Clairement donc, la sociologie des relations internationales de Guillaume Devin ne méconnait ni n’élude la théorie des relations internationales. Mais ce dernier s’est toujours refusé à faire des théoriciens « canonisés » des relations internationales les maîtres à penser exclusifs de la politique internationale. Conformément à l’ancrage de son étude des relations internationales dans les sciences sociales, il n’a cessé de mobiliser bien d’autres auteurs, en particulier des sociologues. En témoignent notamment sa fidélité à Elias pour penser les évolutions du système international comme des configurations d’acteurs dynamiques caractérisées par un resserrement des liens d’interdépendance et des formes variées d’intégration et différenciation (Devin 1995 ; Devin 2022 : 84-89), son détour par Durkheim pour penser les phénomènes de solidarité transnationale dans toute leur « densité dynamique » (Devin 2004), ou encore ses emprunts à Goffman pour observer finement la « scène internationale » et ses rites d’interaction diplomatiques (Devin 2015b). Une inspiration sociologique qui s’est plus généralement illustrée par sa démarche consistant à enrôler ses collègues internationalistes dans la transposition des concepts-clés de nombreux autres sociologues « généralistes » – Giddens, Bourdieu, Weber, Hirschman, Boudon, Simmel, Mauss, Durkheim – à l’étude des relations internationales (Devin 2015a). En cela, Guillaume Devin n’a jamais vraiment dévié de la voie tracée il y a un demi-siècle par Aron pour qui « toute étude concrète des relations internationales est […] sociologique » (Aron 1967 : 852), en tant qu’approche « intermédiaire indispensable entre la théorie et l’événement » (Aron 2004 [1962] : 26).

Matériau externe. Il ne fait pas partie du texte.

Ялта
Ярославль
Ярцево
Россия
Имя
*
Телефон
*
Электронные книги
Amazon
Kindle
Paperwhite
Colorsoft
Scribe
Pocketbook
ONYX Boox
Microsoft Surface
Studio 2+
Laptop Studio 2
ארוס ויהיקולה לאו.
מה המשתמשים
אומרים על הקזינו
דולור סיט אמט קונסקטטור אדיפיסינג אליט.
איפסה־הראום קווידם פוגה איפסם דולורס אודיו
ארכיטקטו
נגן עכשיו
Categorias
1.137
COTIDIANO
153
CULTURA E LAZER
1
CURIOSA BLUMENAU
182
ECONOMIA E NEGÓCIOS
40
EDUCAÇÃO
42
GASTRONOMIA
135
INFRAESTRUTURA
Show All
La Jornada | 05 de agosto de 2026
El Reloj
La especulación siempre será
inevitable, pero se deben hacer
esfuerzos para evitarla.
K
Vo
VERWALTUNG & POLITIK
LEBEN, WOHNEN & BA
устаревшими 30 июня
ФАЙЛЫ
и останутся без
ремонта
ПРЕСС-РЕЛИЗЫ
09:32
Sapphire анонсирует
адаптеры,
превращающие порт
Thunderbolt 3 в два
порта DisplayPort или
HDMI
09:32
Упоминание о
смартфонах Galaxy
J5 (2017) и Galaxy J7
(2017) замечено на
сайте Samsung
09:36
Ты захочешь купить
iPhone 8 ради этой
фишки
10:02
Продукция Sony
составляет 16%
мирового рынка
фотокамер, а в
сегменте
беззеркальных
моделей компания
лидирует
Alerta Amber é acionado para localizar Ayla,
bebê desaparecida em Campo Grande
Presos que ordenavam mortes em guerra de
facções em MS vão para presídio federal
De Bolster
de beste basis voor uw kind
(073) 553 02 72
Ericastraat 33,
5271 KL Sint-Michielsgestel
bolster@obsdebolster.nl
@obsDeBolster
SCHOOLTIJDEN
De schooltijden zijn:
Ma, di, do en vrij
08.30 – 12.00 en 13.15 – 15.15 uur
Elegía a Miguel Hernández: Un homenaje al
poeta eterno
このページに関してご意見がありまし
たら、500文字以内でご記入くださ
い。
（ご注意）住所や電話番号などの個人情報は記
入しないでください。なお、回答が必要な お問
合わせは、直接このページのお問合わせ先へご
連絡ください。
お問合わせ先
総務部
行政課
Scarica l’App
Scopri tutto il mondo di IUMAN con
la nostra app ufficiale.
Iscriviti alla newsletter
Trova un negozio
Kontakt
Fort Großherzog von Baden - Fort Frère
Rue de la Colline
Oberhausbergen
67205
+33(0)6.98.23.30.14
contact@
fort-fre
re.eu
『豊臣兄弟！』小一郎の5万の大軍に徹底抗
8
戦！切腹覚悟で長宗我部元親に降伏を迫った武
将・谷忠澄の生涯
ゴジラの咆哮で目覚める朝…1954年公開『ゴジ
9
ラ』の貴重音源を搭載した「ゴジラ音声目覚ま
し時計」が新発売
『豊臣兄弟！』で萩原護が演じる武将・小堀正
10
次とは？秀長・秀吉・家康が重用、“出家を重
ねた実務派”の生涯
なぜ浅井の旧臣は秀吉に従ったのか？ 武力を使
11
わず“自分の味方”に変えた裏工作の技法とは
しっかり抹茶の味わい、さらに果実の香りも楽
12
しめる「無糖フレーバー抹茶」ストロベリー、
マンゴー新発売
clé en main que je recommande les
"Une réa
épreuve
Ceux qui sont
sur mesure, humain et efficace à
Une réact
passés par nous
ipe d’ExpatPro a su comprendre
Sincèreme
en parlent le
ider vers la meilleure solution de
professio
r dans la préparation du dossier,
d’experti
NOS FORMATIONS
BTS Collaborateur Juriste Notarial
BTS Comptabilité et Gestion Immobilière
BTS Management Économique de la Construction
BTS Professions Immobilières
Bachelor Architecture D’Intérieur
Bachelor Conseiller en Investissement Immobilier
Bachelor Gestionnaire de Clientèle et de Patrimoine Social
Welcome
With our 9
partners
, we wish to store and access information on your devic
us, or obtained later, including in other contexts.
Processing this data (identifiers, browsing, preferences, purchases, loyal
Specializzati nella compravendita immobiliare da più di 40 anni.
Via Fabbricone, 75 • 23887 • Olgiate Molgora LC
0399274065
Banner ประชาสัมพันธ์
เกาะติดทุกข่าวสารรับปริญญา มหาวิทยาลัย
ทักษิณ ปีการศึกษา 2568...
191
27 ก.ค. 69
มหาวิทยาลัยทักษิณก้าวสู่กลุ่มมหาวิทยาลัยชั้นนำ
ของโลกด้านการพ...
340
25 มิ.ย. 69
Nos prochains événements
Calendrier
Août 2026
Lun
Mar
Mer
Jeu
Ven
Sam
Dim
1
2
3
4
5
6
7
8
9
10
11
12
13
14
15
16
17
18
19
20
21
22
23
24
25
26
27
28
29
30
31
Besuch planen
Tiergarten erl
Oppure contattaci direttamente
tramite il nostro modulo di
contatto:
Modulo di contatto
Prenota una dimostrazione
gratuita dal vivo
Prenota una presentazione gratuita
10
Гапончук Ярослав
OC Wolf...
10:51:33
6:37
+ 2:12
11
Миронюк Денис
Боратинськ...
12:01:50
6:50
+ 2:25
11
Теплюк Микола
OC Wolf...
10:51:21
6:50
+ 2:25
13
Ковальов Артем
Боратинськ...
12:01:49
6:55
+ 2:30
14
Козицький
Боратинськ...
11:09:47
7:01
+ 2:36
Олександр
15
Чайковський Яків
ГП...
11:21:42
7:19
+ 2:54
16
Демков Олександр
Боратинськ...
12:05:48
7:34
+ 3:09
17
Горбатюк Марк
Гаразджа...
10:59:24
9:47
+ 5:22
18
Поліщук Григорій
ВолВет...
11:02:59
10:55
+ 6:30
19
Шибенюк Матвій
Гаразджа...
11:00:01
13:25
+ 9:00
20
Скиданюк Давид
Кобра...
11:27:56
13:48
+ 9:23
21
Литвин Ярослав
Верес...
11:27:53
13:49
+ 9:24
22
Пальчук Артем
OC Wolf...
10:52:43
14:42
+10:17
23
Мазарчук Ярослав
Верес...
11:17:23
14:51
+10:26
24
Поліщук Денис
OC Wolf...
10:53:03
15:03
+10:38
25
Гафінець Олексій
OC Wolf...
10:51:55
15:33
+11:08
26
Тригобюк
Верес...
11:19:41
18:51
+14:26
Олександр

II – Une sociologie relationnelle des dynamiques d’intégration

Comme chez Raymond Aron, l’usage des concepts sociologiques dans l’analyse relève moins de l’élaboration d’une simple boîte à outils que d’un recours érudit à la pluralité théorique pour enrichir la compréhension historique du cours des affaires du monde.

S’il fallait chercher, au-delà de la diversité apparente des emprunts aux grandes traditions sociologiques, une démarche analytique d’ensemble, suggérons que le terme de sociologie relationnelle telle que la définit Mustafa Emirbayer (1997) caractériserait assez bien la démarche de Guillaume Devin. Par sociologie relationnelle, Emirbayer entend une démarche qui fait primer l’analyse dynamique en termes de relations et de processus sur l’analyse statique en termes d’entités substantielles (classe, État, etc.). Ce type de démarche est suivi par des sociologues aussi divers que Simmel, Elias ou Goffman. Leurs oeuvres ont en commun de s’appuyer sur une conception des interactions qui n’est ni immédiatement cohérente et structurée, ni réductible à des intentions individuelles. Les relations ont pu être diversement définies : en termes de cercles, de configurations et de conflits par Simmel, en termes de jeux, d’interdépendance et de configurations par Elias, ou en termes d’expériences, de cadres sociaux, de scènes et d’institutions par Goffman. Au-delà des variations analytiques, la propriété commune de ces démarches est de ne pas concevoir les relations sociales comme de simples conventions de communication entre des individus. Elles sont en effet toujours conçues comme des formes d’échange immédiatement inscrites dans le produit impersonnel de leurs conditions d’exercice, qui dépassent ainsi toute intentionnalité simple des individus et les intègre dans un jeu complexe. C’est ainsi que la relation s’intègre dans un processus social autant qu’elle intègre celui-ci, sans qu’il soit irréversible : il y a toujours possibilité de conflit et d’exclusion chez Simmel, de désintégration chez Elias, de rupture de cadre chez Goffman.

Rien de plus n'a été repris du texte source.